Injured Photog in Paris Hit and Run: "It Was a Freak Accident"

Carol Williams, the photographer who got her foot run over in the Paris Hilton hit and run incident, may face charges

By Claudia Rosenbaum, Jenna Mullins Oct 01, 2010 3:12 AMTags
Paris Hilton, Cy WaitsDevone Byrd/PacificCoastNews.com

Carol Williams, the victim of foot-runneth-overitis, may be facing charges for her involvement in last night's hit-and-run incident involving Paris Hilton and her of-the-moment beau, Cy Waits.

However, Carol is insisting she isn't a "literally insane" photog like those Paris blamed on Twitter following the accident. It wasn't a case of getting the money shot of the couple, but merely a case of wrong place, wrong time, wrong tire.

"I think from the excitement I thought, 'Let me get in there and get a shot,' and that is when it happened," she tells E! News. But Williams is not offering an excuse, just an explanation. "I'm taking responsibility for my actions in the whole thing. It was a freak accident. My foot was in the wrong place at the wrong time."

In case you missed it, the incident was caught on camera.

The freelance photographer, who is currently at home resting with a bag of frozen peas on her injured ankle, tells us she thinks "it's terrible what happened," even if she wasn't out looking for Paris and Cy. "I don't even know where Paris lives, and every paparazzo in town knows where she lives," insists Williams. "I go to Boa restaurant, if I go out, and that is the only place that I go. I don't chase celebrities. I don't follow celebrities. I don't sit outside their houses."

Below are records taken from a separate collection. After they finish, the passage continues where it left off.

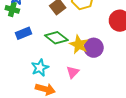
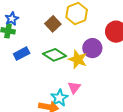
purple circle: (94, 48) -> (92, 48), moved
cyan star: (40, 68) -> (59, 98), moved

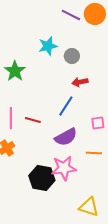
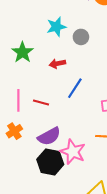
red arrow: (80, 82) -> (57, 64), moved
purple semicircle: (66, 137) -> (49, 136), moved
pink star: (64, 168) -> (73, 152), turned 30

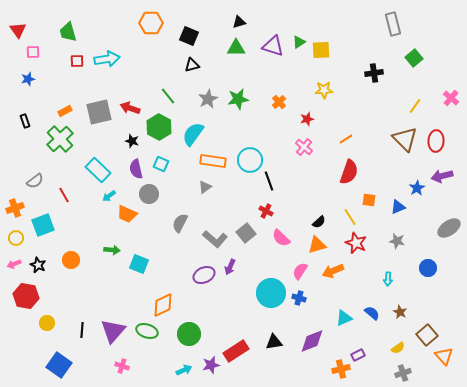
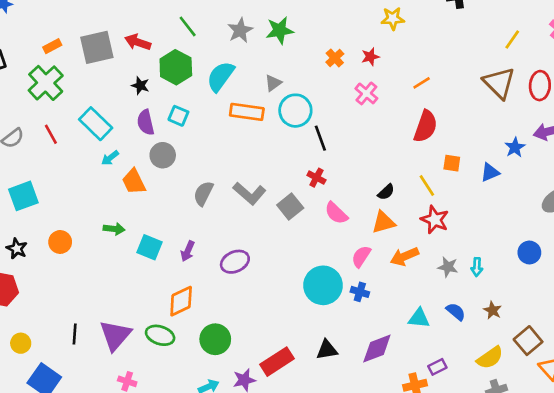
orange cross: (279, 102) -> (335, 58), moved
gray triangle: (205, 187) -> (273, 83), moved
red line: (64, 195) -> (51, 134), moved
orange trapezoid: (127, 214) -> (134, 182), turned 40
gray L-shape: (215, 239) -> (249, 193), moved
gray star: (397, 241) -> (448, 267), moved
purple arrow: (230, 267) -> (188, 251), moved
cyan triangle: (344, 318) -> (419, 318), turned 30
yellow circle: (47, 323) -> (21, 343), moved
yellow semicircle: (398, 348) -> (490, 358), size x1.5

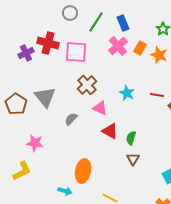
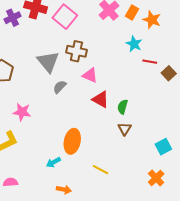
pink square: (76, 52) -> (65, 17), turned 35
brown cross: (87, 85) -> (76, 51), turned -36
cyan star: (127, 93) -> (134, 44), moved
gray triangle: (45, 97) -> (48, 62), moved
cyan arrow: (65, 191) -> (53, 162), turned 136

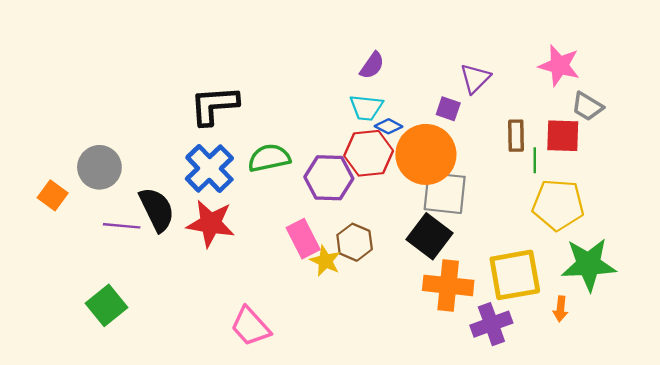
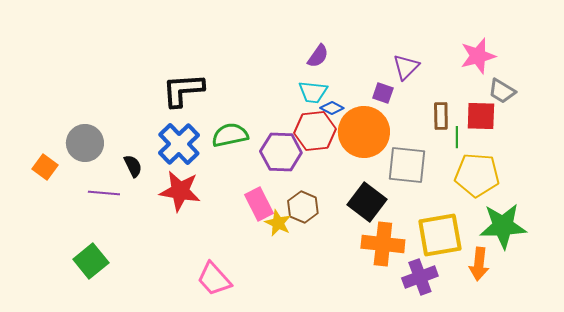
pink star: (559, 65) -> (478, 56), turned -30
gray square: (445, 193) -> (407, 165), moved
black semicircle: (157, 209) -> (133, 166), moved, size x0.6
orange arrow: (560, 309) -> (479, 264), size x1.5

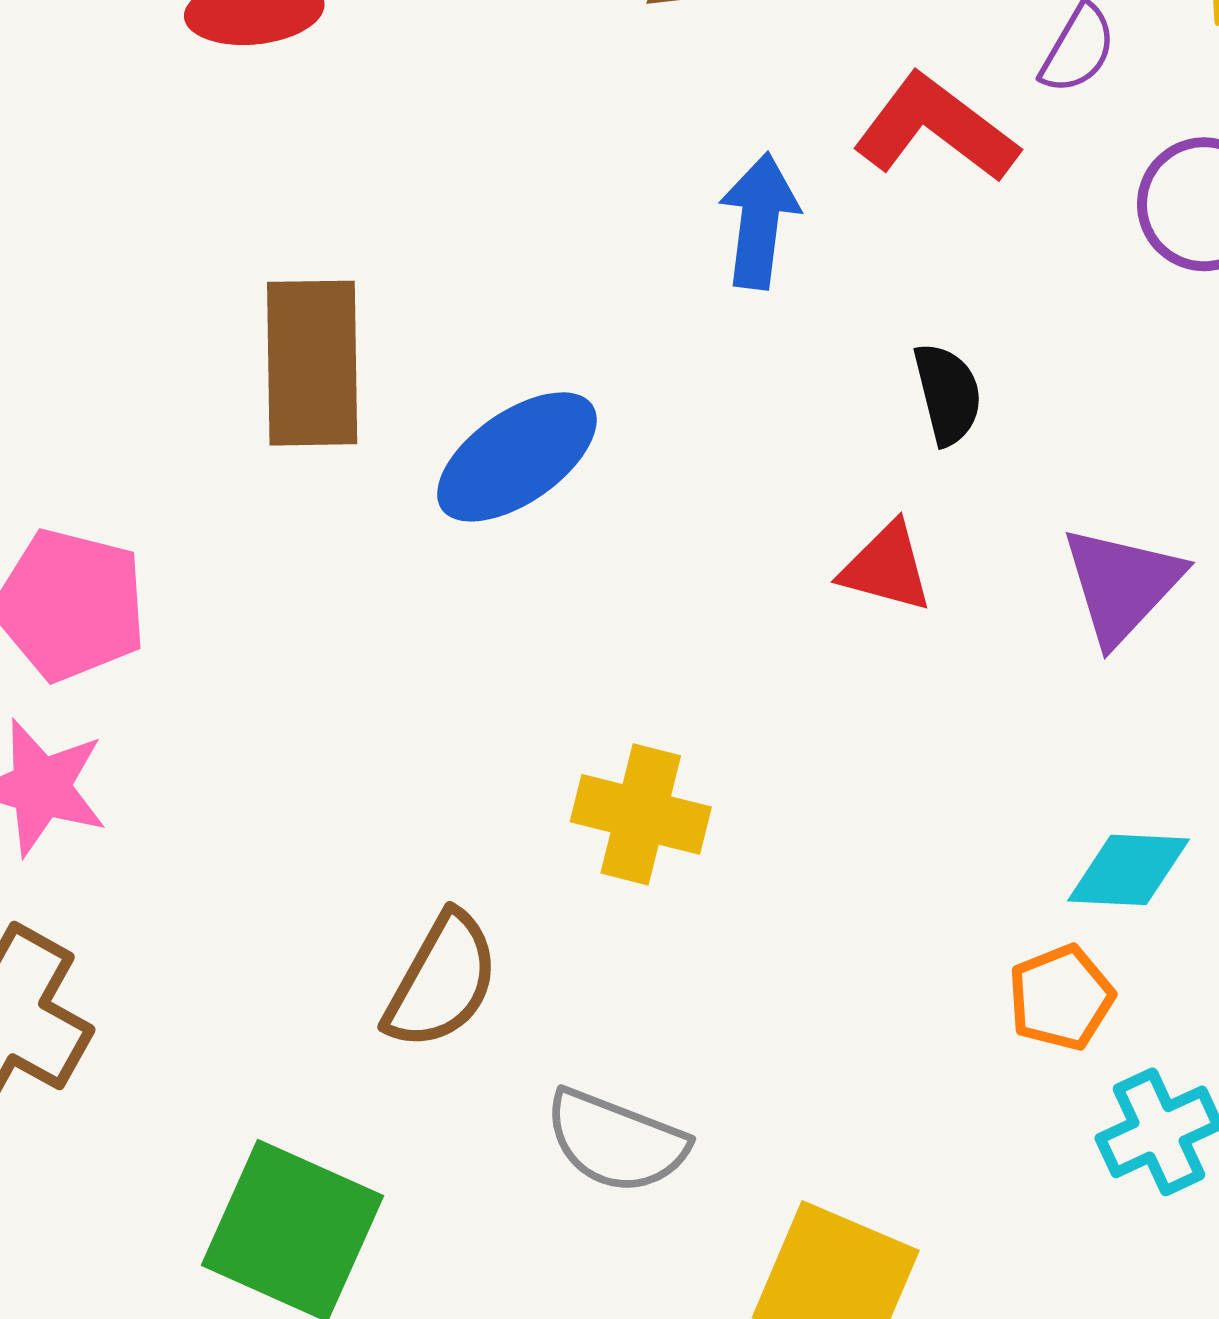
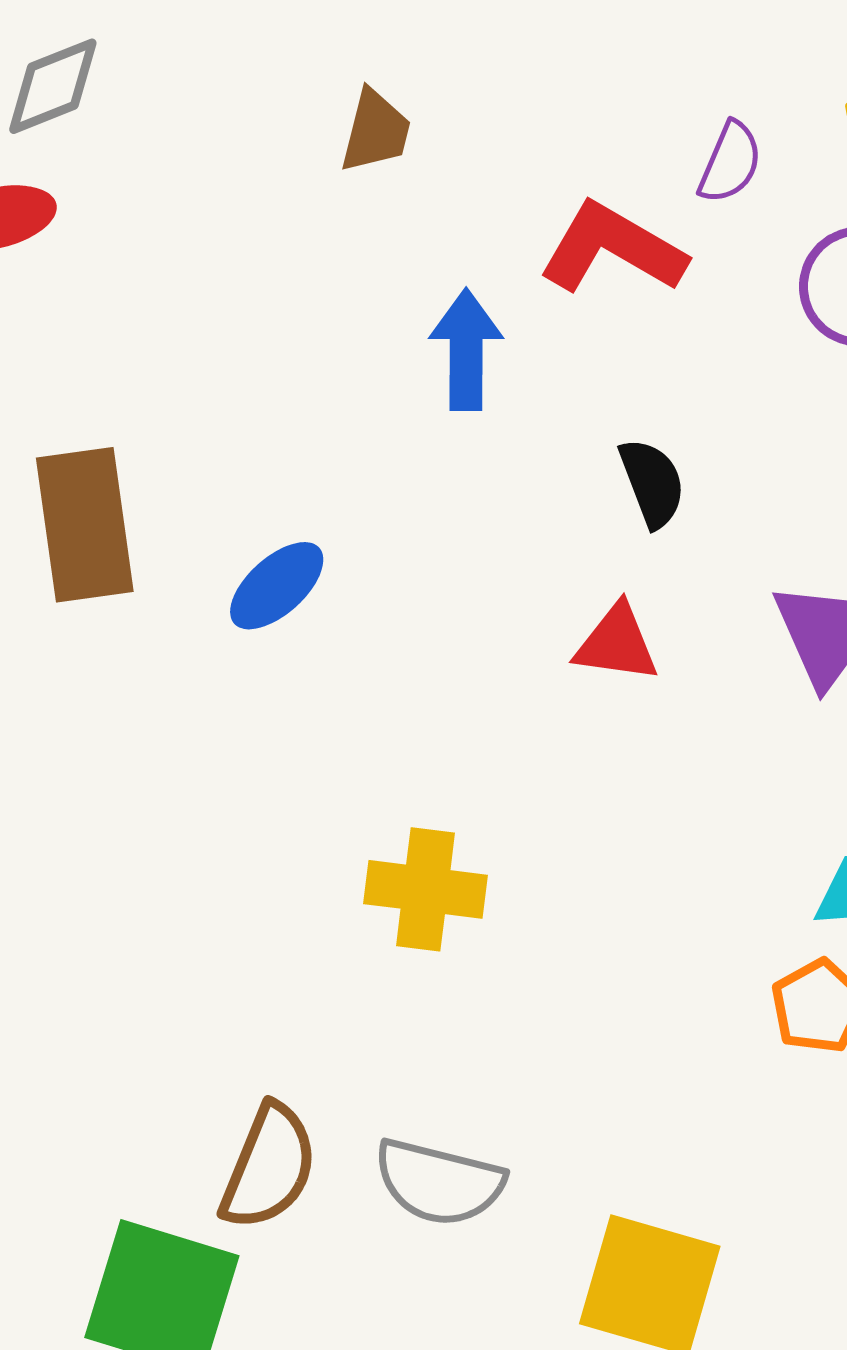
blue ellipse: (517, 457) -> (277, 586), size x0.7
brown semicircle: (442, 981) -> (269, 1167), moved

If that's the case, then the L.A. Sheriff's Department claim that Williams "attacked" the car might not be as warranted as first believed. She even took offense to Paris' tweet about how her evening was "ruined by aggressive paparazzi," since Williams was around the corner taking pictures of Nicky Hilton when the commotion first started and was not involved with the initial swarm of photographers.

Regardless, Williams knows she must face the consequences, should there be any. "I wish it would have never happened," she says. "But I am partially to blame, too. I shouldn't have been out there."

The L.A. Sheriff's Department plans to do a thorough traffic investigation of the hit-and-run incident, including an interview with Paris. No arrests have been issued at this point.